**MATERIAL FOR THIS TASK:**
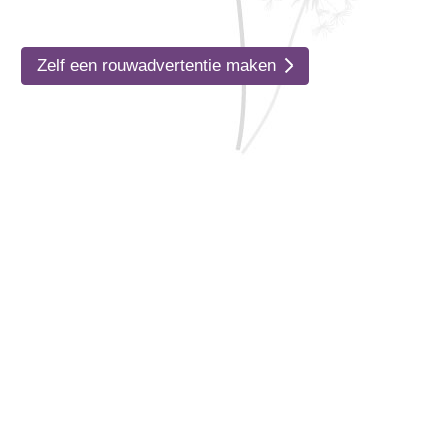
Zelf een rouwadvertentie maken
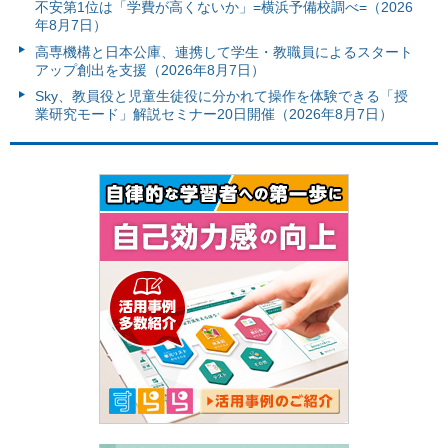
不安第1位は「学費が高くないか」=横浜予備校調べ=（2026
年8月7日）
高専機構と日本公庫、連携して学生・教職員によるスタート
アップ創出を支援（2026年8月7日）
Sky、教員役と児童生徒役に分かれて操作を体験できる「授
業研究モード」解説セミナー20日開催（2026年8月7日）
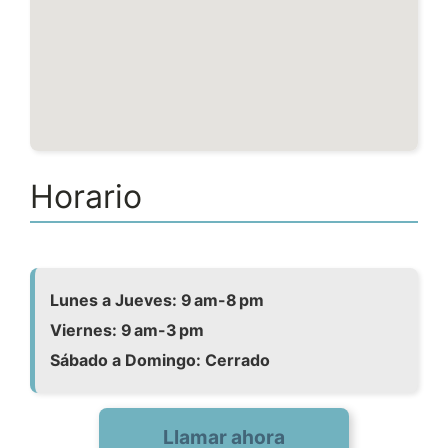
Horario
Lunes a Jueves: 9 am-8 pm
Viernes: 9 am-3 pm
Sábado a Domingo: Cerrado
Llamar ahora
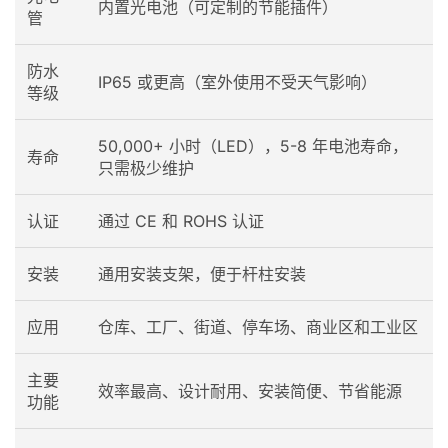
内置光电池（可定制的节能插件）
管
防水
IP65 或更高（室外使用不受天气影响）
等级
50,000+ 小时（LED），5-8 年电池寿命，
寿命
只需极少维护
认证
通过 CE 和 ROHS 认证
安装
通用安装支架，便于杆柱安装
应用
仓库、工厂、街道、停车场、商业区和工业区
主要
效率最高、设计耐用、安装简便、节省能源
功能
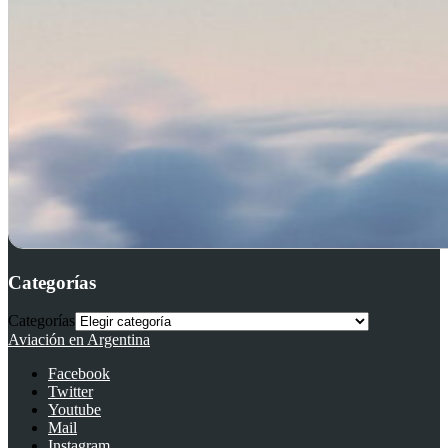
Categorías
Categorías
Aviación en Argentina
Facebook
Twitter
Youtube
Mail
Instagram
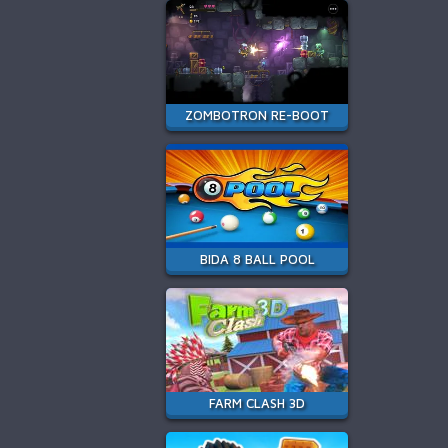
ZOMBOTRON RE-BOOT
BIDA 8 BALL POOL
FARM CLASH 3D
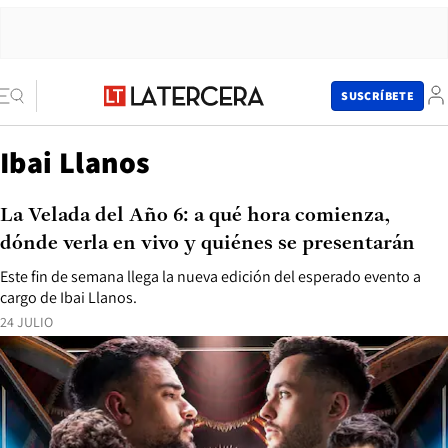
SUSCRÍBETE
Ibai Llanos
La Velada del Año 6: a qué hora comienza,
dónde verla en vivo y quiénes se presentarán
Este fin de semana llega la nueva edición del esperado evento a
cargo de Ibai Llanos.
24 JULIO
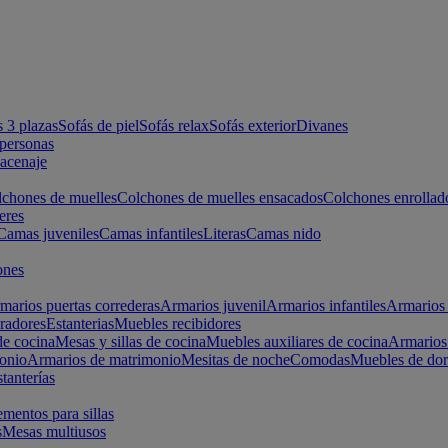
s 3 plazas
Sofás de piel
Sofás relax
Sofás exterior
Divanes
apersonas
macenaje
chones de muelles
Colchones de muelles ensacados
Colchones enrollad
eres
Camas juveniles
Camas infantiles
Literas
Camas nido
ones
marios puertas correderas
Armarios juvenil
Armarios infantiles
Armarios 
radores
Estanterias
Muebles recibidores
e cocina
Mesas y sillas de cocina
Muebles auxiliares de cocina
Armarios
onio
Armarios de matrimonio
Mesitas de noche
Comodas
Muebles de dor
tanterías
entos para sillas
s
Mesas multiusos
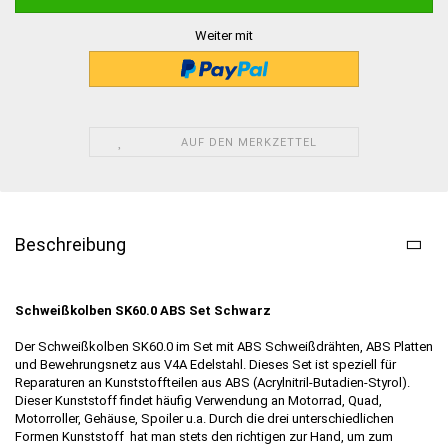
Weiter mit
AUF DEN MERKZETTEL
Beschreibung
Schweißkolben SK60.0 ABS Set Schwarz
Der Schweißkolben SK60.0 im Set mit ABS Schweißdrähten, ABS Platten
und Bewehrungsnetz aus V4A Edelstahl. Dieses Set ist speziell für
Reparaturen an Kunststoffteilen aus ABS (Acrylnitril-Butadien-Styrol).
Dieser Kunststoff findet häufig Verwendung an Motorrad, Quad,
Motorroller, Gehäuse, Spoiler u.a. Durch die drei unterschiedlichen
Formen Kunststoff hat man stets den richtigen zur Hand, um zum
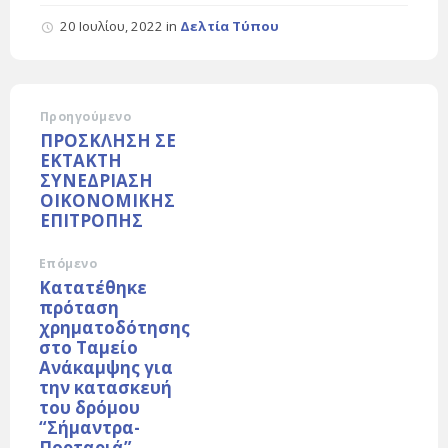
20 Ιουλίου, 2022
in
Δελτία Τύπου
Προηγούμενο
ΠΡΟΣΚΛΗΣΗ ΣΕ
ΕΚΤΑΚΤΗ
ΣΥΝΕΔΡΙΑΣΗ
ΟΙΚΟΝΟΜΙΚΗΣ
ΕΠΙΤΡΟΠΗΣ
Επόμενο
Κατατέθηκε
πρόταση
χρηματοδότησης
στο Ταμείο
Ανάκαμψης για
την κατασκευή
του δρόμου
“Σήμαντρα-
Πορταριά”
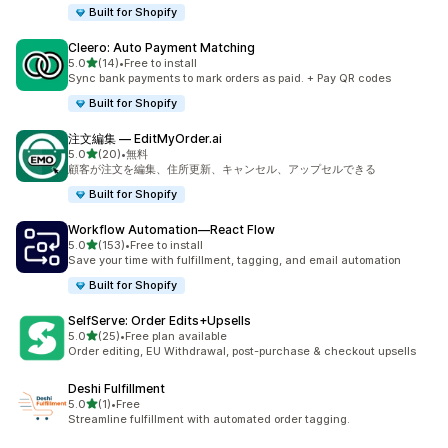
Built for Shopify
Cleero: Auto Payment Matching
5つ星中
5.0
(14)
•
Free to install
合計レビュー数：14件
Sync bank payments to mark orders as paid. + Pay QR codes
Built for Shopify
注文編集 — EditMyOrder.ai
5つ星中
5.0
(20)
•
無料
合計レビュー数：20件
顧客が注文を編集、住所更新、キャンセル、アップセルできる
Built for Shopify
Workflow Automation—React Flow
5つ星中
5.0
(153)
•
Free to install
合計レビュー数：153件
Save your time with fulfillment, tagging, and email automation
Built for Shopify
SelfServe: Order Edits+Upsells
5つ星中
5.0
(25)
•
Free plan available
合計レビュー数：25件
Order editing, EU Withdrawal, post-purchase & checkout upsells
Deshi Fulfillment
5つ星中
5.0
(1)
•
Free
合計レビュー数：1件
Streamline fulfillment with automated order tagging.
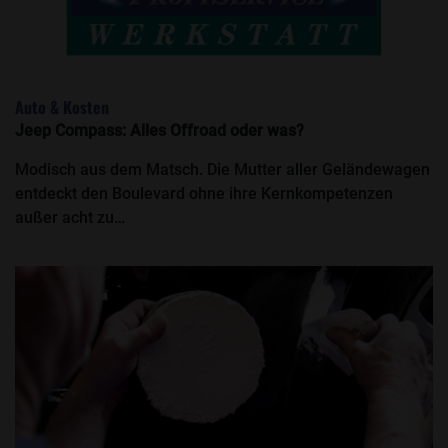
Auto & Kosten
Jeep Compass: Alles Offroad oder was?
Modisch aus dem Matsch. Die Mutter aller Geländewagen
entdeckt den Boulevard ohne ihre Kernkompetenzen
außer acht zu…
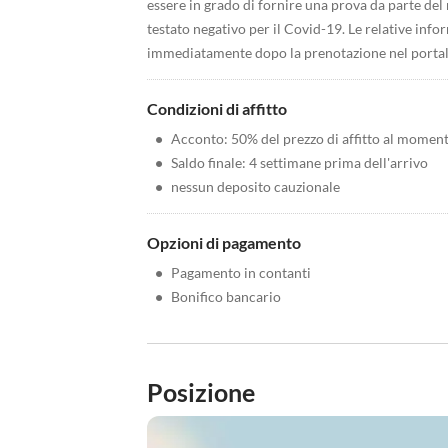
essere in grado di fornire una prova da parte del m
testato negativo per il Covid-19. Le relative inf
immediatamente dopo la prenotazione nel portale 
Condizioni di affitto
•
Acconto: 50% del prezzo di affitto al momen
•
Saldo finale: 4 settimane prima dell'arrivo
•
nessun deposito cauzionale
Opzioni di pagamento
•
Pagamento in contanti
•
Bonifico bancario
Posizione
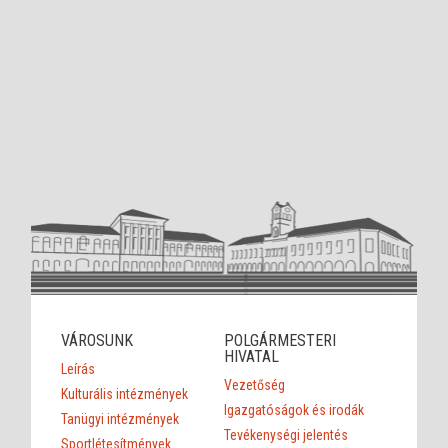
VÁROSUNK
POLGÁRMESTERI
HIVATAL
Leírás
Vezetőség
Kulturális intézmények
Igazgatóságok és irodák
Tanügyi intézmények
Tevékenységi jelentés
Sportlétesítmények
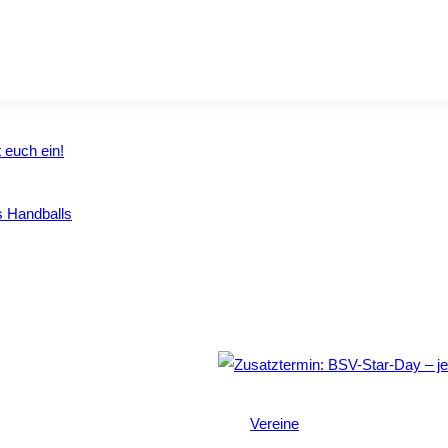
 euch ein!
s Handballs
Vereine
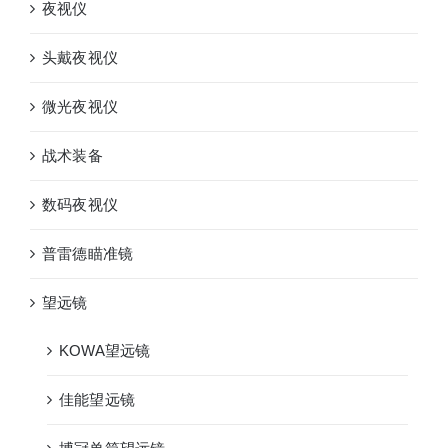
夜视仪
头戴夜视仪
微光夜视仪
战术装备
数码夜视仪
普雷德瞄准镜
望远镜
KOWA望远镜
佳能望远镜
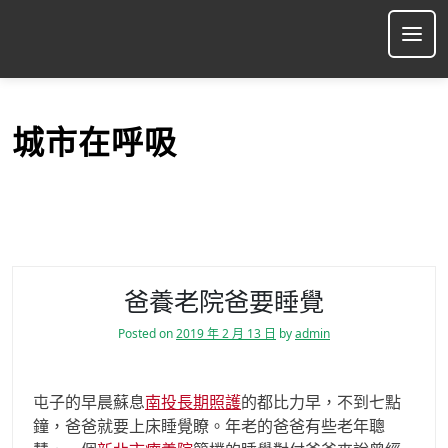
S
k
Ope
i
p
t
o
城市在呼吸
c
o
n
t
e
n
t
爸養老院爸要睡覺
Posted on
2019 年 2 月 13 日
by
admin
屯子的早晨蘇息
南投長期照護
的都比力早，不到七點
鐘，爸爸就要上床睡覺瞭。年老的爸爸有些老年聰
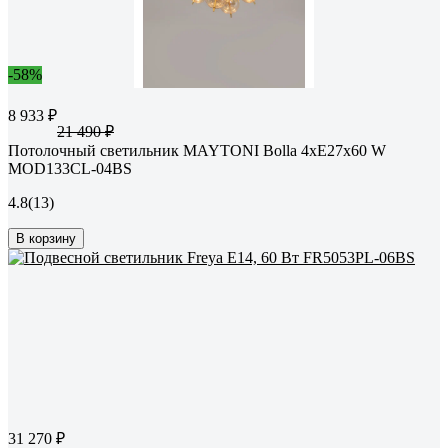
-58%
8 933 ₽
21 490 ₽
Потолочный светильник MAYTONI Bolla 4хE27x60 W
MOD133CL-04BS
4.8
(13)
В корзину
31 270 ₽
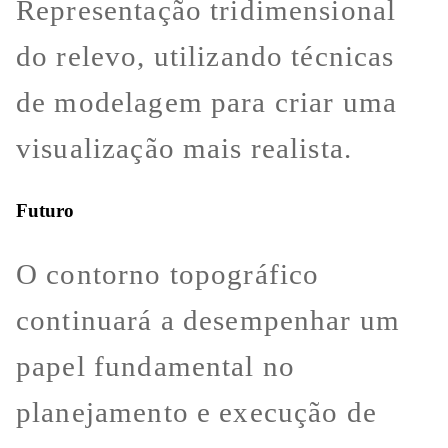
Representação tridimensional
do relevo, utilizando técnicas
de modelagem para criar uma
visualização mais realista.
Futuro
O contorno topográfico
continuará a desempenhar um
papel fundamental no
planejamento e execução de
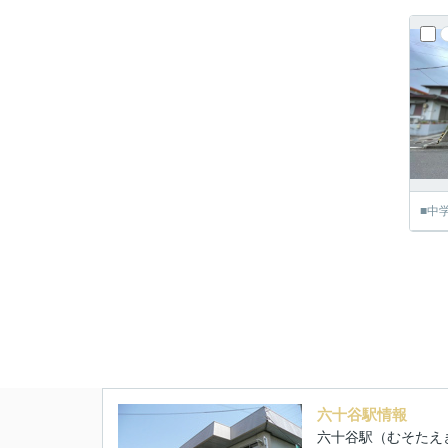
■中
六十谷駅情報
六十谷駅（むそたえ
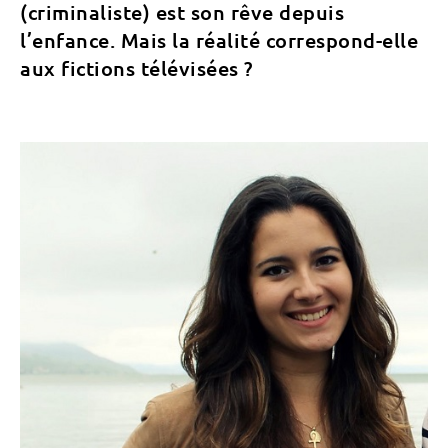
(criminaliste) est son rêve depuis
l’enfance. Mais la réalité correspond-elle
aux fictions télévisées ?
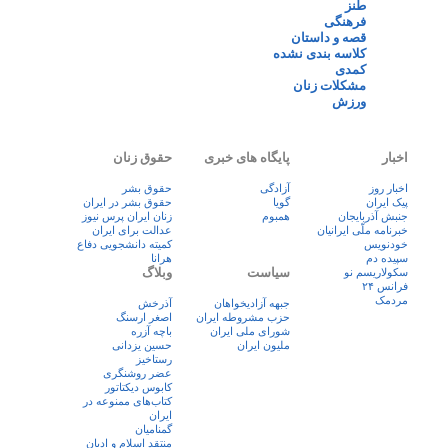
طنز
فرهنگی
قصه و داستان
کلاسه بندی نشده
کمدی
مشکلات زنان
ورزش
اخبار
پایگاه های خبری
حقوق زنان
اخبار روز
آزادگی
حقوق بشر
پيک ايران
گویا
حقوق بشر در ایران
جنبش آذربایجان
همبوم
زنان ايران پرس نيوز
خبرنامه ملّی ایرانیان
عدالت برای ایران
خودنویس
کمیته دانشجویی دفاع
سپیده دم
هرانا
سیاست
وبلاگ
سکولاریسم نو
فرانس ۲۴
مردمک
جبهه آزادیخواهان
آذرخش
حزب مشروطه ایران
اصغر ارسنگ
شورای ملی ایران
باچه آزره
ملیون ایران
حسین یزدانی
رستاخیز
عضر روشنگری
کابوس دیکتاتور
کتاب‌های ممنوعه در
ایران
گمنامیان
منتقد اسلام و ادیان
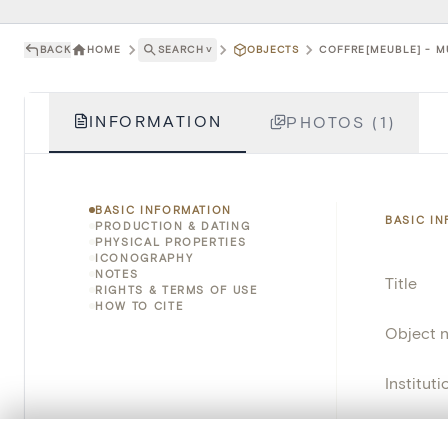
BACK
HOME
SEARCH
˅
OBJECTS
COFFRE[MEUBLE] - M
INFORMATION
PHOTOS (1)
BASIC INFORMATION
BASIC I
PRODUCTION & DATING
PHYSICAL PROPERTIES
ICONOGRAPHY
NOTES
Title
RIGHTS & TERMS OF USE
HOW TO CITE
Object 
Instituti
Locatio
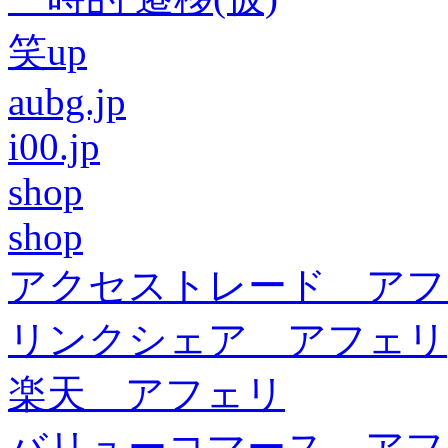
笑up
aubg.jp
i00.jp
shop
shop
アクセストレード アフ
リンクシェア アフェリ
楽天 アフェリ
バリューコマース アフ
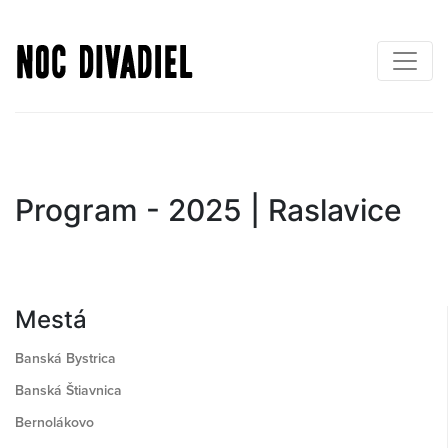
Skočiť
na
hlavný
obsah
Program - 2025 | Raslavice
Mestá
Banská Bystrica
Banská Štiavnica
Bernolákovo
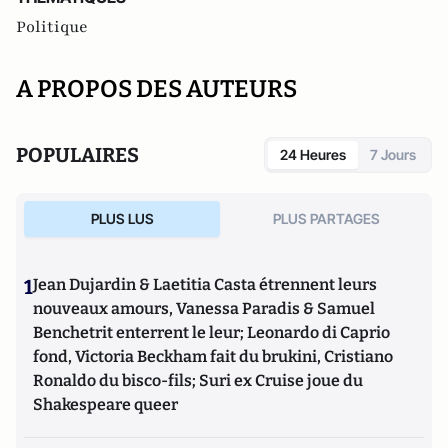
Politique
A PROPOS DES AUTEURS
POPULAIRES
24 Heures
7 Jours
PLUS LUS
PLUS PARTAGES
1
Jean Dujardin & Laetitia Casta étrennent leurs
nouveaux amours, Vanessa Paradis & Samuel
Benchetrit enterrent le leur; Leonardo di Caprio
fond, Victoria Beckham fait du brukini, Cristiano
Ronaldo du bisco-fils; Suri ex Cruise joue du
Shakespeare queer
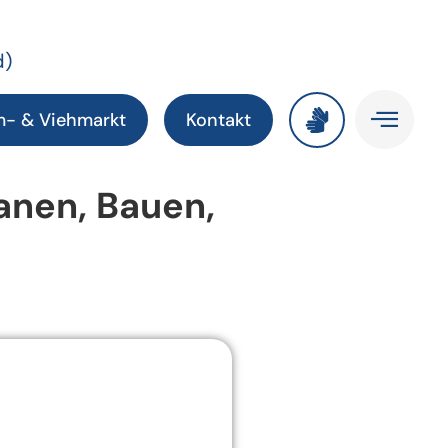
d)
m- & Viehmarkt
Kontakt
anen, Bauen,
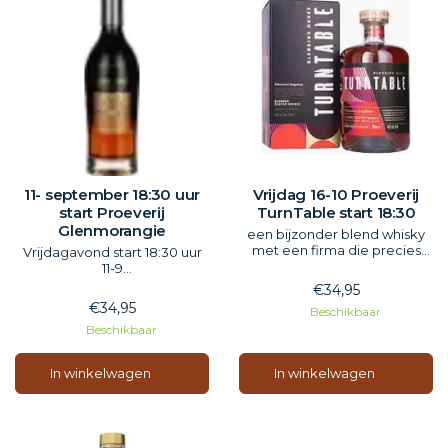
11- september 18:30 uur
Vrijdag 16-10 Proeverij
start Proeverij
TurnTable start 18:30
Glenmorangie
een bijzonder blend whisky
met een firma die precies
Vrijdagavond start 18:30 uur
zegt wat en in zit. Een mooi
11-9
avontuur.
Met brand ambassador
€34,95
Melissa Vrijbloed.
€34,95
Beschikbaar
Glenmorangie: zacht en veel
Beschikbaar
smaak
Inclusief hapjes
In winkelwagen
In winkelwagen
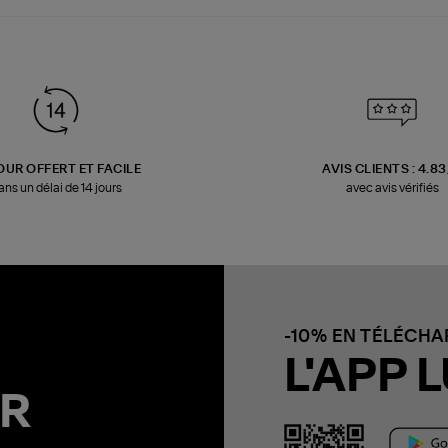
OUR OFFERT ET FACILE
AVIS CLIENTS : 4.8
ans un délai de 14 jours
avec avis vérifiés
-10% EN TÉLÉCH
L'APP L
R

**YOUR INSTRUCTIONS:** In the data above, find each line that has the word "muelles" and copy it out.

**ANSWER SECTION:**
chones de muelles
Colchones de muelles ensacados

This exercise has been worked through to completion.